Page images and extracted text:

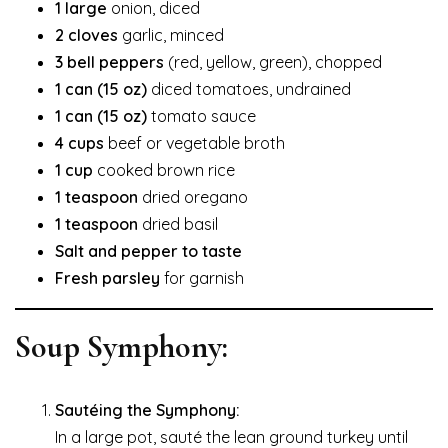
1 large
onion, diced
2 cloves
garlic, minced
3 bell peppers
(red, yellow, green), chopped
1 can (15 oz)
diced tomatoes, undrained
1 can (15 oz)
tomato sauce
4 cups
beef or vegetable broth
1 cup
cooked brown rice
1 teaspoon
dried oregano
1 teaspoon
dried basil
Salt and pepper to taste
Fresh parsley
for garnish
Soup Symphony:
Sautéing the Symphony:
In a large pot, sauté the lean ground turkey until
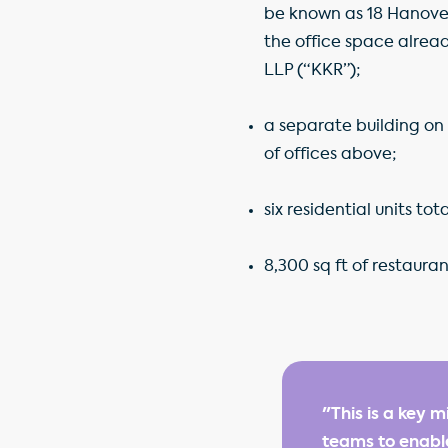
be known as 18 Hanover S
the office space alread
LLP (“KKR”);
a separate building on 
of offices above;
six residential units to
8,300 sq ft of restaura
"This is a key 
teams to enable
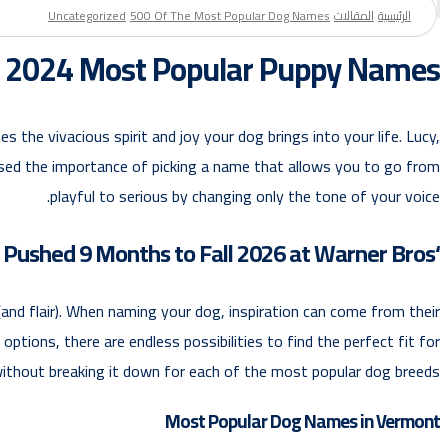
Uncategorized
500 Of The Most Popular Dog Names
المقالات
الرئيسية
f 2024 Most Popular Puppy Names
 the vivacious spirit and joy your dog brings into your life. Lucy,
ressed the importance of picking a name that allows you to go from
playful to serious by changing only the tone of your voice.
‘Cat in the Hat’ Pushed 9 Months to Fall 2026 at Warner Bros.
and flair). When naming your dog, inspiration can come from their
ptions, there are endless possibilities to find the perfect fit for
without breaking it down for each of the most popular dog breeds.
Most Popular Dog Names in Vermont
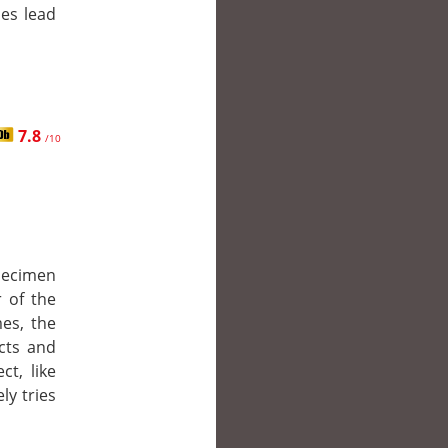
ies lead
7.8
/10
pecimen
 of the
es, the
ncts and
ct, like
ly tries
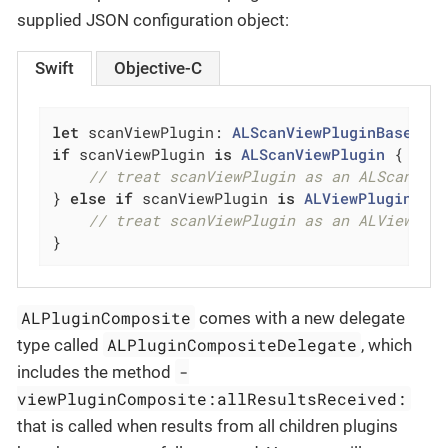
supplied JSON configuration object:
Swift
Objective-C
let
 scanViewPlugin: 
ALScanViewPluginBase
 = 
if
 scanViewPlugin 
is
ALScanViewPlugin
 {

// treat scanViewPlugin as an ALScanVie
} 
else
if
 scanViewPlugin 
is
ALViewPluginCom
// treat scanViewPlugin as an ALViewPlu
}
ALPluginComposite
comes with a new delegate
ALPluginCompositeDelegate
type called
, which
-
includes the method
viewPluginComposite:allResultsReceived:
that is called when results from all children plugins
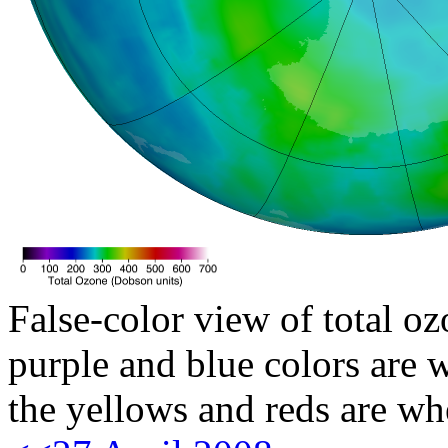
False-color view of total oz
purple and blue colors are w
the yellows and reds are wh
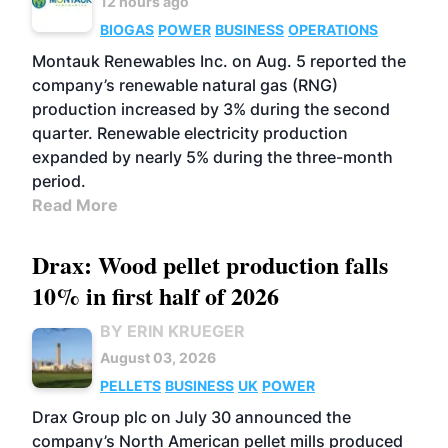
12 hours ago
BIOGAS
POWER
BUSINESS
OPERATIONS
Montauk Renewables Inc. on Aug. 5 reported the
company’s renewable natural gas (RNG)
production increased by 3% during the second
quarter. Renewable electricity production
expanded by nearly 5% during the three-month
period.
Read More
Drax: Wood pellet production falls
10% in first half of 2026
BY ERIN KRUEGER
August 03, 2026
PELLETS
BUSINESS
UK
POWER
Drax Group plc on July 30 announced the
company’s North American pellet mills produced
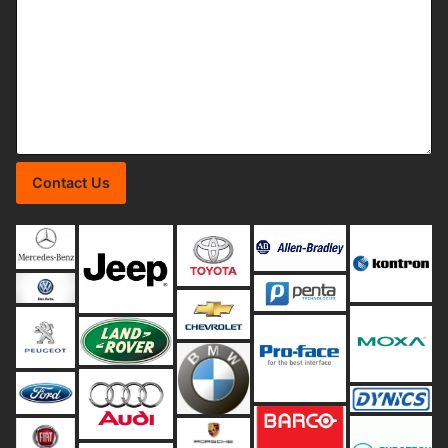
Contact Us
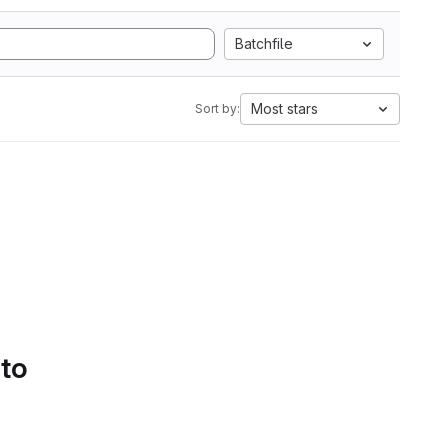
Batchfile
Most stars
Sort by:
 to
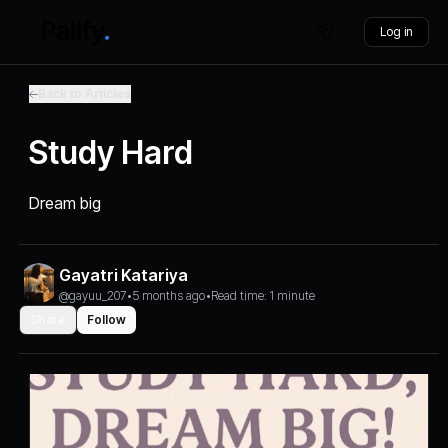
Log in
Back to Articles
Study Hard
Dream big
Gayatri Katariya
@gayuu_207
•
5 months ago
•
Read time: 1 minute
Share
Follow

» **Assigned task**
Check each line of the records above for the string "company", and report every line that has it.

» **Response for this exercise**
company’s renewable natural gas (RNG)
company’s North American pellet mills produced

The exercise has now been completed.